Although a picture taken with the phone’s flash will be less grainy or noisy than one taken with lots of natural light, the flash generally looks unflattering on the skin, flattens out faces, and sometimes even creates a kind of sickly look because the color of the flash and the color of the natural light in the environment are usually very different. And to make matters worse, because of the position of the phone’s flash it eliminates natural contours and shadows thereby highlighting imperfections on skin, rather than obscuring them with the kind of natural looking light we’re all used to seeing in real life.

If you’d like to test out this trade-off for yourself, go into your bathroom or kitchen and take a photo of the baseboards.
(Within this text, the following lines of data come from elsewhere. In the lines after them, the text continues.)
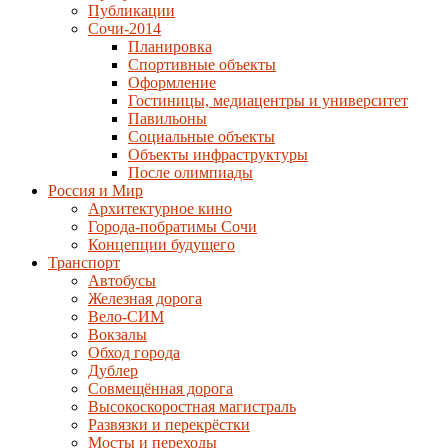
Публикации
Сочи-2014
Планировка
Спортивные объекты
Оформление
Гостиницы, медиацентры и университет
Павильоны
Социальные объекты
Объекты инфраструктуры
После олимпиады
Россия и Мир
Архитектурное кино
Города-побратимы Сочи
Концепции будущего
Транспорт
Автобусы
Железная дорога
Вело-СИМ
Вокзалы
Обход города
Дублер
Совмещённая дорога
Высокоскоростная магистраль
Развязки и перекрёстки
Мосты и переходы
Then turn the phone’s light on and do it again. The photo that is illuminated with the flash is going to suddenly make the baseboards look really dirty. Well, that’s because they probably are dirtier than you think, it’s just that the natural light and contours in the baseboard make it easier not to notice. The same sort of thing happens when using the phone’s light on someone’s face. Blemishes are no longer hiding behind the way natural light plays with facial features.

Perhaps the biggest reason to say no to the phone’s flash though is how rarely it’s really the best tool for making a photo look better. The phone’s flash is extremely limited in its range, meaning if the thing you’re trying to take a photo of is more than 5 or 6 feet away, the light isn’t going to be powerful enough to really meaningfully improve the photo. Of course, your phone doesn’t know that, and it’ll try and use your flash whether the thing you’re taking a picture of is 4 feet away or 40 feet away. That means if you don’t stop and think about it, and just let the camera decide what to do, almost every photo you take in low light is going to look like junk.

But, it doesn’t have to be that way, you just need to understand the trade-offs and when it makes sense to make them. That starts with understanding why you’re taking the photo in the first place.

Why are you taking the photo

The flash on your phone is not useless. It makes a great flashlight! It’s also perfect for taking a photo of an empty spice jar you need to replace at the grocery store, or the VIN number on your car when a late night phone call with your insurance company calls for it. In short, the phone’s flash is perfect for purely utilitarian photos.

It’s also useful in situations where there really is no other option (though there usually is, and I’ll get to that next).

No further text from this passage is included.